CHICAGO, Nov 8 (Reuters) – U.S. live cattle futures firmed on Friday, supported by strong cash feedlot cattle and beef prices and robust packer profit margins.
The market posted a modest decline for the week after eight straight weeks of gains, but prices remain near six-month peaks reached after the two-month rally took futures up by around 25%.
“Everything is still firing on all cylinders. We have higher cash cattle trades this week, new highs for the up-trend for February and April contracts, and wholesale beef continues to rally,” said Rich Nelson, chief strategist with Allendale Inc.
“On top of that, packers still have strong margins so everything out there is suggesting we still have a strong rally going on in cattle,” he said.
Chicago Mercantile Exchange (CME) December live cattle ended 0.250 cent higher at 119.250 cents per pound, while February futures gained 0.175 cent to 125.025 cents.
Cash cattle at U.S. Plains feedlot markets traded at $114 to $115 per cwt or more this week, up about $2 from a week ago.
Although packers paid up for cattle, slaughter margins remained highly profitable as beef prices have also rallied.
The wholesale choice boxed beef cutout value was 83 cents higher on Friday at $239.12 per cwt, gaining $5.92 in the week, according to the U.S. Department of Agriculture. Select cuts were up 24 cents at $213.26 per cwt, up $5.75 in the week.
Estimated U.S. beef packing margins swelled to $362.30 per head on Friday, up from $326.80 a week ago and $209.25 a month ago, according to livestock marketing advisory service HedgersEdge.com.
Feeder cattle futures ended mixed, with CME January feeder cattle, the most actively traded contract, ended up 0.100 cent at 145.875 cents per pound.

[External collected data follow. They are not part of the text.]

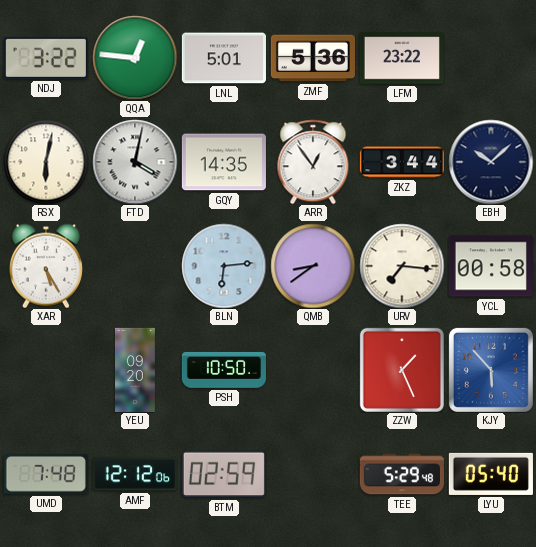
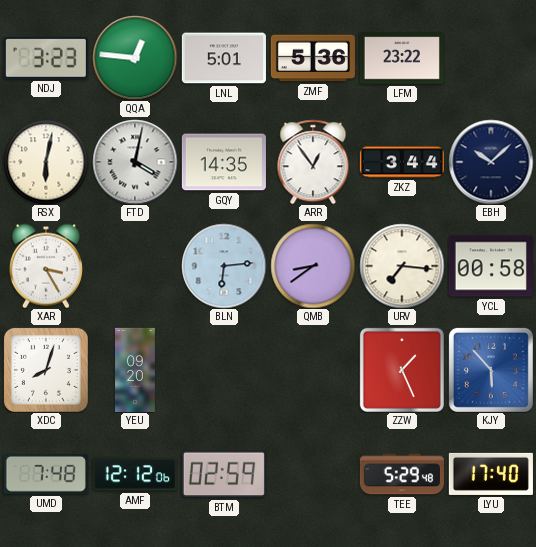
NDJ: 3:22 -> 3:23
XAR: 5:25 -> 3:25
XDC: none -> 8:03
PSH: 10:50 -> none
LYU: 05:40 -> 17:40
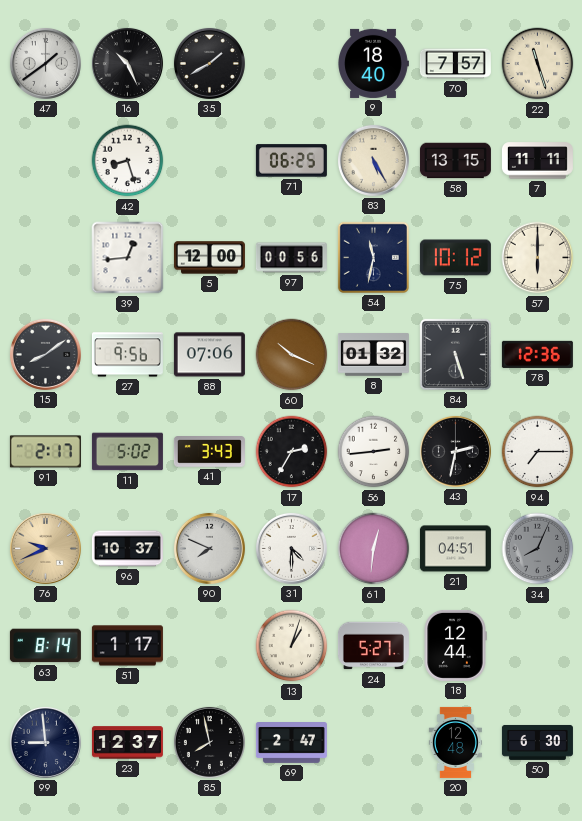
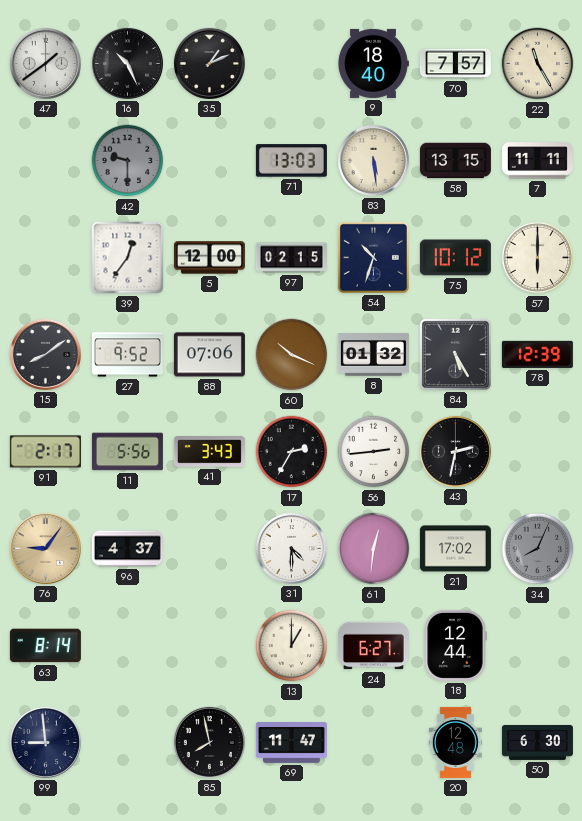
35: 1:40 -> 1:11
22: 11:27 -> 11:25
42: 8:27 -> 9:30
42 dial: white -> grey
71: 06:25 -> 13:03
83: 5:25 -> 5:29
39: 12:44 -> 12:36
97: 00:56 -> 02:15
54: 11:32 -> 10:33
27: 9:56 -> 9:52
84: 5:27 -> 5:25
78: 12:36 -> 12:39
11: 5:02 -> 5:56
94: 7:15 -> none
76: 9:41 -> 9:06
96: 10:37 -> 4:37
90: 7:49 -> none
21: 04:51 -> 17:02
51: 1:17 -> none
13: 1:03 -> 1:00
24: 5:27 -> 6:27
23: 12:37 -> none
69: 2:47 -> 11:47
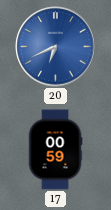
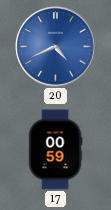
20: 6:41 -> 4:41
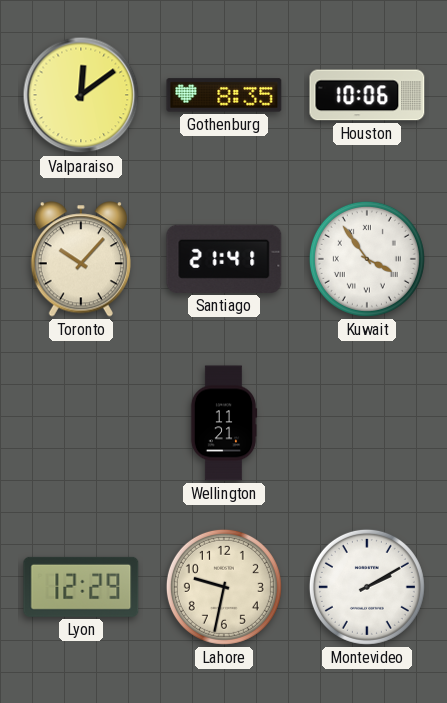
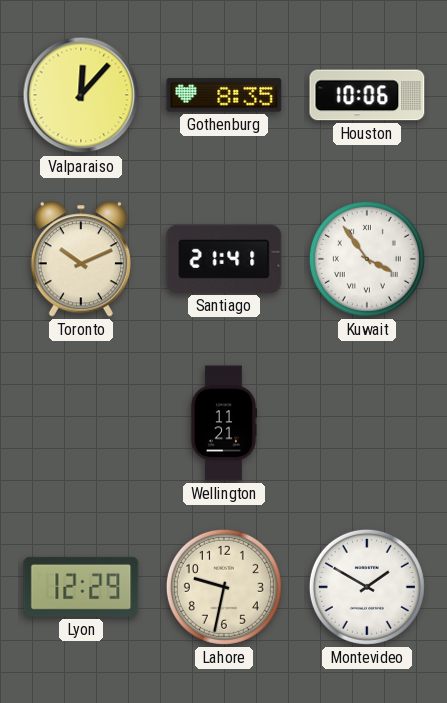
Valparaiso: 12:09 -> 12:07
Toronto: 10:07 -> 10:11
Montevideo: 2:10 -> 1:50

Lean hog futures were also mixed as the market weighed prospects for large U.S. pork sales to China against ample supplies of hogs.
After optimism on Thursday that Washington and Beijing have agreed to phased reductions in tariffs as part of an interim trade deal, U.S. President Donald Trump on Friday said he has not agreed to any such rollbacks.
China needs pork imports as African swine fever has decimated its hog herd, but retaliatory tariffs on U.S. pork have importers paying duties of up to 72% on U.S. shipments.